- [What to do] Would you please transcribe the records below exactly, leaving out the pictures?

^^^^^^^^^^^^^^^^

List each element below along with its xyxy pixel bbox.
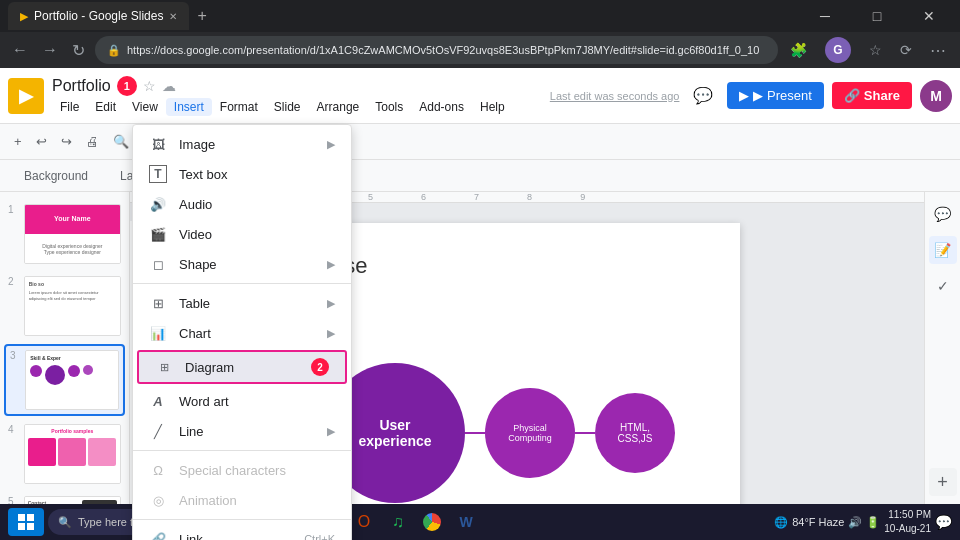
taskbar-office[interactable]: O <box>348 506 380 538</box>
table-arrow: ▶ <box>327 297 335 310</box>
address-bar: ← → ↻ 🔒 https://docs.google.com/presenta… <box>0 32 960 68</box>
video-icon: 🎬 <box>149 225 167 243</box>
textbox-icon: T <box>149 165 167 183</box>
refresh-button[interactable]: ↻ <box>68 37 89 64</box>
right-panel-btn-1[interactable]: 💬 <box>929 200 957 228</box>
special-chars-label: Special characters <box>179 463 335 478</box>
slides-title-area: Portfolio 1 ☆ ☁ File Edit View Insert Fo… <box>52 76 513 116</box>
tab-area: ▶ Portfolio - Google Slides ✕ + <box>8 2 211 30</box>
slide-number-2: 2 <box>8 276 20 287</box>
clock-time: 11:50 PM <box>884 508 931 522</box>
tab-close-button[interactable]: ✕ <box>169 11 177 22</box>
browser-menu-button[interactable]: ⋯ <box>924 37 952 64</box>
right-panel: 💬 📝 ✓ + › <box>924 192 960 540</box>
start-button[interactable] <box>8 508 44 536</box>
menu-item-wordart[interactable]: A Word art <box>133 386 351 416</box>
favorites-button[interactable]: ☆ <box>863 38 888 62</box>
forward-button[interactable]: → <box>38 37 62 63</box>
minimize-button[interactable]: ─ <box>802 0 848 32</box>
slide-preview-3: Skill & Exper <box>25 350 119 410</box>
slide-preview-2: Bio so Lorem ipsum dolor sit amet consec… <box>24 276 121 336</box>
svg-rect-0 <box>18 514 25 521</box>
taskbar-chrome[interactable] <box>416 506 448 538</box>
lock-icon: 🔒 <box>107 44 121 57</box>
right-panel-add-btn[interactable]: + <box>929 468 957 496</box>
badge-2: 2 <box>311 358 329 376</box>
new-tab-button[interactable]: + <box>193 7 210 25</box>
zoom-button[interactable]: 🔍 <box>107 128 135 156</box>
present-label: ▶ Present <box>753 88 811 103</box>
right-panel-btn-3[interactable]: ✓ <box>929 272 957 300</box>
menu-item-video[interactable]: 🎬 Video <box>133 219 351 249</box>
present-button[interactable]: ▶ ▶ Present <box>727 82 823 109</box>
slide-number-4: 4 <box>8 424 20 435</box>
maximize-button[interactable]: □ <box>854 0 900 32</box>
menu-item-image[interactable]: 🖼 Image ▶ <box>133 129 351 159</box>
menu-item-table[interactable]: ⊞ Table ▶ <box>133 288 351 318</box>
tab-background[interactable]: Background <box>16 165 96 187</box>
menu-help[interactable]: Help <box>472 98 513 116</box>
slides-header: ▶ Portfolio 1 ☆ ☁ File Edit View Insert … <box>0 68 960 124</box>
sys-tray: 🌐 84°F Haze 🔊 🔋 11:50 PM 10-Aug-21 💬 <box>774 508 952 536</box>
menu-arrange[interactable]: Arrange <box>309 98 368 116</box>
redo-button[interactable]: ↪ <box>55 128 78 156</box>
header-right: Last edit was seconds ago 💬 ▶ ▶ Present … <box>550 80 952 112</box>
menu-view[interactable]: View <box>124 98 166 116</box>
menu-tools[interactable]: Tools <box>367 98 411 116</box>
slide-thumb-2[interactable]: 2 Bio so Lorem ipsum dolor sit amet cons… <box>4 272 125 340</box>
menu-item-link[interactable]: 🔗 Link Ctrl+K <box>133 524 351 540</box>
connector-3 <box>575 432 595 434</box>
close-button[interactable]: ✕ <box>906 0 952 32</box>
slide-thumb-1[interactable]: 1 Your Name Digital experience designerT… <box>4 200 125 268</box>
menu-item-audio[interactable]: 🔊 Audio <box>133 189 351 219</box>
menu-item-diagram[interactable]: ⊞ Diagram 2 <box>137 350 347 384</box>
menu-format[interactable]: Format <box>212 98 266 116</box>
menu-slide[interactable]: Slide <box>266 98 309 116</box>
menu-edit[interactable]: Edit <box>87 98 124 116</box>
slide-preview-4: Portfolio samples <box>24 424 121 484</box>
back-button[interactable]: ← <box>8 37 32 63</box>
extensions-button[interactable]: 🧩 <box>784 38 813 62</box>
menu-item-textbox[interactable]: T Text box <box>133 159 351 189</box>
clock: 11:50 PM 10-Aug-21 <box>884 508 931 536</box>
window-controls: ─ □ ✕ <box>802 0 952 32</box>
share-button[interactable]: 🔗 Share <box>832 82 912 109</box>
menu-divider-1 <box>133 283 351 284</box>
menu-addons[interactable]: Add-ons <box>411 98 472 116</box>
menu-file[interactable]: File <box>52 98 87 116</box>
slide-thumb-4[interactable]: 4 Portfolio samples <box>4 420 125 488</box>
comments-icon[interactable]: 💬 <box>687 80 719 112</box>
profile-button[interactable]: G <box>819 33 857 67</box>
slide-thumb-3[interactable]: 3 Skill & Exper <box>4 344 125 416</box>
undo-button[interactable]: ↩ <box>30 128 53 156</box>
image-arrow: ▶ <box>327 138 335 151</box>
refresh2-button[interactable]: ⟳ <box>894 38 918 62</box>
battery-icon: 🔋 <box>866 516 880 529</box>
taskbar-spotify[interactable]: ♫ <box>382 506 414 538</box>
diagram-circle-physical: PhysicalComputing <box>485 388 575 478</box>
menu-item-line[interactable]: ╱ Line ▶ <box>133 416 351 446</box>
slides-logo: ▶ <box>8 78 44 114</box>
badge-1: 1 <box>117 76 137 96</box>
print-button[interactable]: 🖨 <box>80 128 105 156</box>
menu-insert[interactable]: Insert <box>166 98 212 116</box>
menu-item-chart[interactable]: 📊 Chart ▶ <box>133 318 351 348</box>
menu-item-shape[interactable]: ◻ Shape ▶ <box>133 249 351 279</box>
star-icon[interactable]: ☆ <box>143 78 156 94</box>
menu-divider-3 <box>133 519 351 520</box>
add-button[interactable]: + <box>8 128 28 156</box>
line-label: Line <box>179 424 315 439</box>
right-panel-btn-2[interactable]: 📝 <box>929 236 957 264</box>
browser-tab-active[interactable]: ▶ Portfolio - Google Slides ✕ <box>8 2 189 30</box>
wordart-icon: A <box>149 392 167 410</box>
diagram-circle-html: HTML,CSS,JS <box>595 393 675 473</box>
url-input[interactable]: 🔒 https://docs.google.com/presentation/d… <box>95 36 778 64</box>
slide-number-3: 3 <box>10 350 21 361</box>
title-bar: ▶ Portfolio - Google Slides ✕ + ─ □ ✕ <box>0 0 960 32</box>
image-label: Image <box>179 137 315 152</box>
user-avatar[interactable]: M <box>920 80 952 112</box>
last-edit-label: Last edit was seconds ago <box>550 90 680 102</box>
taskbar-word[interactable]: W <box>450 506 482 538</box>
notification-icon[interactable]: 💬 <box>935 514 952 530</box>
slides-title-row: Portfolio 1 ☆ ☁ <box>52 76 513 96</box>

^^^^^^^^^^^^^^^^

- [Solution for this problem]
List each element below along with its xyxy pixel bbox.
taskbar-office[interactable]: O <box>348 506 380 538</box>
table-arrow: ▶ <box>327 297 335 310</box>
address-bar: ← → ↻ 🔒 https://docs.google.com/presenta… <box>0 32 960 68</box>
video-icon: 🎬 <box>149 225 167 243</box>
textbox-icon: T <box>149 165 167 183</box>
refresh-button[interactable]: ↻ <box>68 37 89 64</box>
right-panel-btn-1[interactable]: 💬 <box>929 200 957 228</box>
special-chars-label: Special characters <box>179 463 335 478</box>
slides-title-area: Portfolio 1 ☆ ☁ File Edit View Insert Fo… <box>52 76 513 116</box>
tab-area: ▶ Portfolio - Google Slides ✕ + <box>8 2 211 30</box>
slide-number-2: 2 <box>8 276 20 287</box>
clock-time: 11:50 PM <box>884 508 931 522</box>
tab-close-button[interactable]: ✕ <box>169 11 177 22</box>
browser-menu-button[interactable]: ⋯ <box>924 37 952 64</box>
right-panel: 💬 📝 ✓ + › <box>924 192 960 540</box>
start-button[interactable] <box>8 508 44 536</box>
menu-item-wordart[interactable]: A Word art <box>133 386 351 416</box>
favorites-button[interactable]: ☆ <box>863 38 888 62</box>
forward-button[interactable]: → <box>38 37 62 63</box>
minimize-button[interactable]: ─ <box>802 0 848 32</box>
slide-preview-3: Skill & Exper <box>25 350 119 410</box>
slide-preview-2: Bio so Lorem ipsum dolor sit amet consec… <box>24 276 121 336</box>
svg-rect-0 <box>18 514 25 521</box>
taskbar-chrome[interactable] <box>416 506 448 538</box>
lock-icon: 🔒 <box>107 44 121 57</box>
right-panel-add-btn[interactable]: + <box>929 468 957 496</box>
badge-2: 2 <box>311 358 329 376</box>
new-tab-button[interactable]: + <box>193 7 210 25</box>
zoom-button[interactable]: 🔍 <box>107 128 135 156</box>
present-label: ▶ Present <box>753 88 811 103</box>
right-panel-btn-3[interactable]: ✓ <box>929 272 957 300</box>
menu-item-video[interactable]: 🎬 Video <box>133 219 351 249</box>
present-button[interactable]: ▶ ▶ Present <box>727 82 823 109</box>
slide-number-4: 4 <box>8 424 20 435</box>
maximize-button[interactable]: □ <box>854 0 900 32</box>
menu-item-image[interactable]: 🖼 Image ▶ <box>133 129 351 159</box>
menu-item-table[interactable]: ⊞ Table ▶ <box>133 288 351 318</box>
tab-background[interactable]: Background <box>16 165 96 187</box>
menu-help[interactable]: Help <box>472 98 513 116</box>
slides-header: ▶ Portfolio 1 ☆ ☁ File Edit View Insert … <box>0 68 960 124</box>
sys-tray: 🌐 84°F Haze 🔊 🔋 11:50 PM 10-Aug-21 💬 <box>774 508 952 536</box>
menu-arrange[interactable]: Arrange <box>309 98 368 116</box>
redo-button[interactable]: ↪ <box>55 128 78 156</box>
header-right: Last edit was seconds ago 💬 ▶ ▶ Present … <box>550 80 952 112</box>
menu-view[interactable]: View <box>124 98 166 116</box>
menu-tools[interactable]: Tools <box>367 98 411 116</box>
slide-thumb-2[interactable]: 2 Bio so Lorem ipsum dolor sit amet cons… <box>4 272 125 340</box>
menu-item-link[interactable]: 🔗 Link Ctrl+K <box>133 524 351 540</box>
connector-3 <box>575 432 595 434</box>
close-button[interactable]: ✕ <box>906 0 952 32</box>
slide-thumb-1[interactable]: 1 Your Name Digital experience designerT… <box>4 200 125 268</box>
menu-item-audio[interactable]: 🔊 Audio <box>133 189 351 219</box>
menu-item-diagram[interactable]: ⊞ Diagram 2 <box>137 350 347 384</box>
menu-format[interactable]: Format <box>212 98 266 116</box>
menu-slide[interactable]: Slide <box>266 98 309 116</box>
menu-edit[interactable]: Edit <box>87 98 124 116</box>
slide-preview-4: Portfolio samples <box>24 424 121 484</box>
back-button[interactable]: ← <box>8 37 32 63</box>
extensions-button[interactable]: 🧩 <box>784 38 813 62</box>
menu-item-textbox[interactable]: T Text box <box>133 159 351 189</box>
clock: 11:50 PM 10-Aug-21 <box>884 508 931 536</box>
window-controls: ─ □ ✕ <box>802 0 952 32</box>
share-button[interactable]: 🔗 Share <box>832 82 912 109</box>
menu-divider-1 <box>133 283 351 284</box>
menu-addons[interactable]: Add-ons <box>411 98 472 116</box>
menu-file[interactable]: File <box>52 98 87 116</box>
slide-thumb-4[interactable]: 4 Portfolio samples <box>4 420 125 488</box>
comments-icon[interactable]: 💬 <box>687 80 719 112</box>
profile-button[interactable]: G <box>819 33 857 67</box>
slide-thumb-3[interactable]: 3 Skill & Exper <box>4 344 125 416</box>
undo-button[interactable]: ↩ <box>30 128 53 156</box>
image-arrow: ▶ <box>327 138 335 151</box>
refresh2-button[interactable]: ⟳ <box>894 38 918 62</box>
battery-icon: 🔋 <box>866 516 880 529</box>
taskbar-spotify[interactable]: ♫ <box>382 506 414 538</box>
diagram-circle-physical: PhysicalComputing <box>485 388 575 478</box>
menu-item-line[interactable]: ╱ Line ▶ <box>133 416 351 446</box>
slides-logo: ▶ <box>8 78 44 114</box>
badge-1: 1 <box>117 76 137 96</box>
print-button[interactable]: 🖨 <box>80 128 105 156</box>
menu-insert[interactable]: Insert <box>166 98 212 116</box>
menu-item-chart[interactable]: 📊 Chart ▶ <box>133 318 351 348</box>
menu-item-shape[interactable]: ◻ Shape ▶ <box>133 249 351 279</box>
star-icon[interactable]: ☆ <box>143 78 156 94</box>
menu-divider-3 <box>133 519 351 520</box>
add-button[interactable]: + <box>8 128 28 156</box>
line-label: Line <box>179 424 315 439</box>
right-panel-btn-2[interactable]: 📝 <box>929 236 957 264</box>
browser-tab-active[interactable]: ▶ Portfolio - Google Slides ✕ <box>8 2 189 30</box>
wordart-icon: A <box>149 392 167 410</box>
diagram-circle-html: HTML,CSS,JS <box>595 393 675 473</box>
url-input[interactable]: 🔒 https://docs.google.com/presentation/d… <box>95 36 778 64</box>
slide-number-3: 3 <box>10 350 21 361</box>
title-bar: ▶ Portfolio - Google Slides ✕ + ─ □ ✕ <box>0 0 960 32</box>
image-label: Image <box>179 137 315 152</box>
user-avatar[interactable]: M <box>920 80 952 112</box>
last-edit-label: Last edit was seconds ago <box>550 90 680 102</box>
taskbar-word[interactable]: W <box>450 506 482 538</box>
notification-icon[interactable]: 💬 <box>935 514 952 530</box>
slides-title-row: Portfolio 1 ☆ ☁ <box>52 76 513 96</box>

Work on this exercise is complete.